When I first sat down to compile my SEC Power Poll ballot, I thought the fifth through tenth spots were going to be tough to allocate, what with all those indistinguishable 7-5 teams. It turns out that they aren’t so indistinguishable after all, as this probably was the easiest rundown of the dozen Southeastern Conference squads I had to prepare all year:
1. Alabama Crimson Tide (12-0): The Gators may make me regret this next weekend, but, right now, ‘Bama looks like the top team in the league. Winning a slugfest with a bitter conference rival is more impressive than shellacking an ACC also-ran any day of the week and twice on Saturday.
2. Florida Gators (12-0): I’m sure they looked impressive while gutting the ‘Noles in their spiffy throwback uniforms, but I was too busy throwing up from ESPN’s saccharine Tim Tebow adulation to notice.
3. LSU Tigers (9-3): I heard that the Bayou Bengals’ assistant coaches are going to keep Les Miles’s children on the sidelines next season, so that they can incite the kids to misbehave in front of the head coach in crucial clock management situations and thereby persuade the Mad Hatter to call for a time out. Losing to the other powerhouses yet sneaking by the jumble of mediocrity at the gooey center of the SEC landed Louisiana State in the No. 3 spot.
4. Mississippi Rebels (8-4): High preseason expectations punctured by unfocused play, a demoralizing loss to the Tide, and a season-ending humiliation suffered at the hands of an in-state rival with a rookie coach? Been there, done that.
5. Tennessee Volunteers (7-5): While I think Big Orange fans are kidding themselves if they claim the Vols’ status as first among 7-5 equals attests to anything other than the parity of the simultaneously downtrodden programs of the SEC, the fact is that Tennessee went 4-4 in conference play and beat the league’s other 4-4 team head to head. That earns Lane Kiffin’s crew the No. 5 spot by default . . . and only by default. Going from bad to middling is an improvement, but don’t kid yourself by believing the Volunteers are good. They’re not, but, this year, the conference isn’t, either.

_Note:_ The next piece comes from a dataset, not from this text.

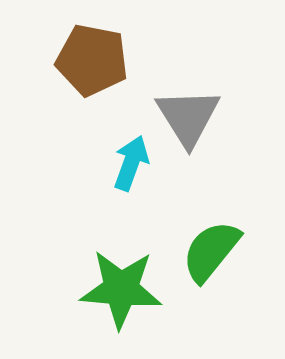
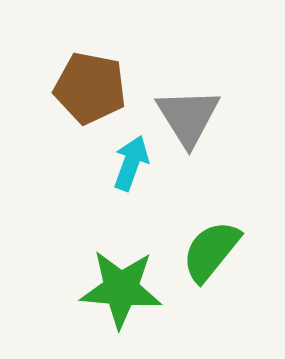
brown pentagon: moved 2 px left, 28 px down
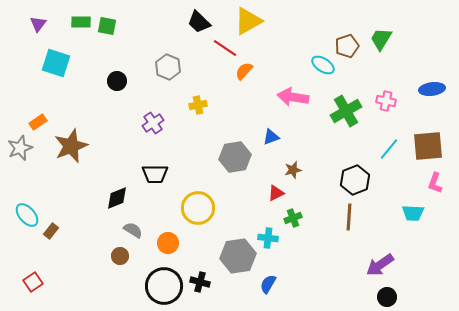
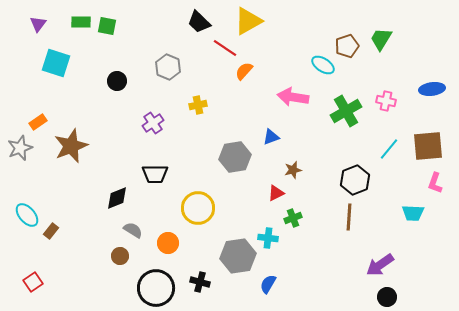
black circle at (164, 286): moved 8 px left, 2 px down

6. Georgia Bulldogs (7-5): Likewise, the Red and Black’s tainted tie for second place in the SEC East in the least impressive season in the division’s history and the Classic City Canines’ win over a Georgia Tech team that easily could have gone 6-6 merely salve but do not overcome the fact that the ‘Dawgs endured their worst autumn under Mark Richt’s stewardship.
7. Arkansas Razorbacks (7-5): The Hogs, who lost to Georgia straight up, finished first among clubs with 3-5 conference ledgers by virtue of their having beaten both Auburn and South Carolina. All work and no play may make Jack a dull boy, but all offense and no defense makes Arkansas the best team in the bottom half of the conference.

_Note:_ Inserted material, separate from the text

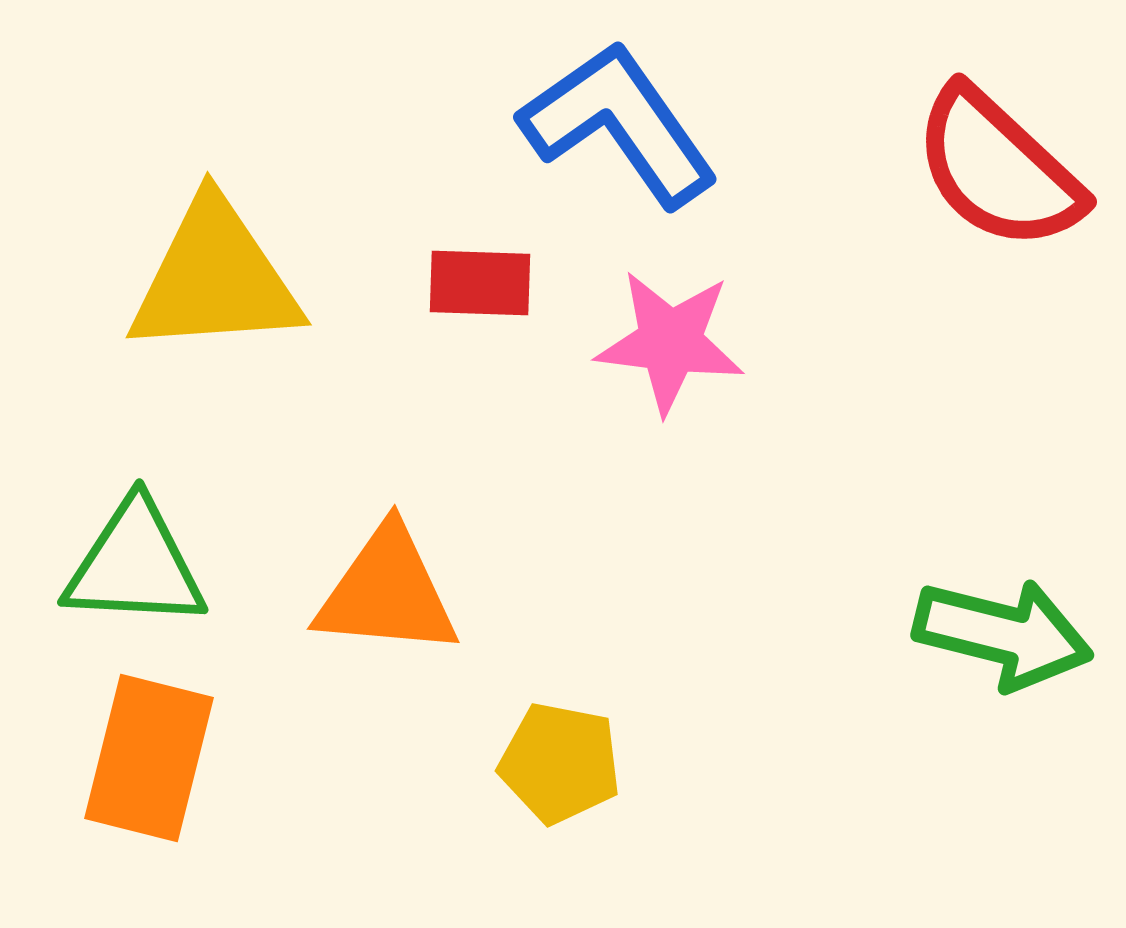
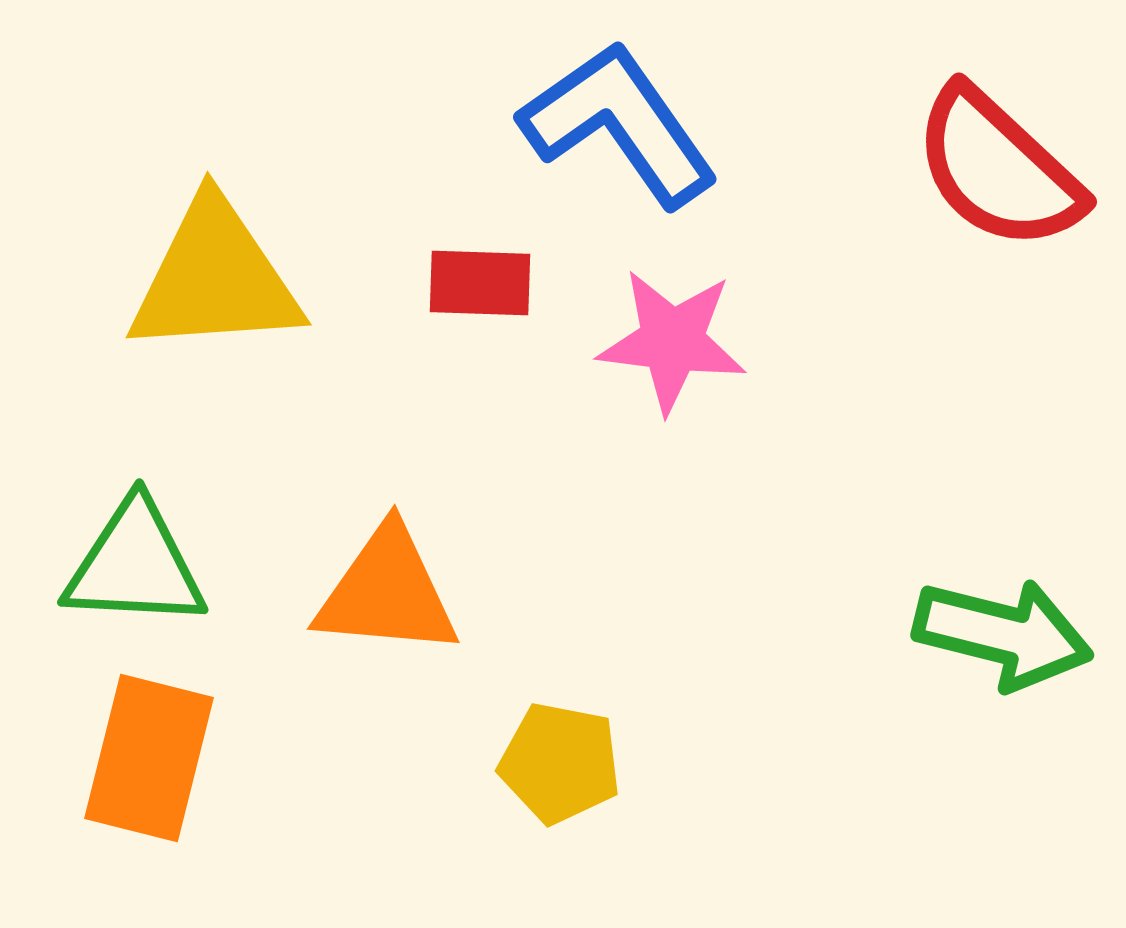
pink star: moved 2 px right, 1 px up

8. South Carolina Gamecocks (7-5): The Palmetto State Poultry fell to each of the three teams ranked right in front of them and defeated the squad ranked immediately behind them. They also beat an ACC divisional champion, but, really, that’s not as impressive as it sounds.
9. Kentucky Wildcats (7-5): While I’m sure there’ll be some muttering about my decision to rank the ‘Cats three spots below the ‘Dawgs---we all know what Rich Brooks would call that; I’ll give you a hint: he probably thinks of this placement what Andrew Sharp thinks of Tiger Woods’s story---the fact is that Kentucky lost to South Carolina yet beat Auburn, and all three have the same records, both overall and in conference play. This was an easy call.
10. Auburn Tigers (7-5): Somebody had to bring up the rear in the parade of 7-5 squads that would have made Chan Gailey proud, and the Plainsmen deserved that dubious distinction because they lost to Arkansas and Kentucky. Also, my second tiebreaker after head-to-head is visceral contempt, and, as we all know, I hate Auburn. If it’s any consolation, though, I’d still rank the Tigers ahead of whichever team wins the ACC championship.
11. Mississippi St. Bulldogs (5-7): This is, in fact, the best 5-7 team in America. When teams that came within one win of being bowl eligible become bowl eligible---and, at the rate at which we’re cranking out new bowl games, they soon will be---MSU will go straight to the head of the class as the most deserving of the undeserving. Like Wayne and Garth, they are not worthy, but they emit a worthiness-like substance.
12. Vanderbilt Commodores (2-10): How bad is Vandy? The ‘Dores lost to a service academy and an ACC team. Dude!
Honestly, this ballot is so plainly and undeniably correct that I cannot imagine anyone finding fault with it, but, if you have some constructive criticisms to offer with respect to a ballot I already have cast and no longer can change, knock yourself out, my friend.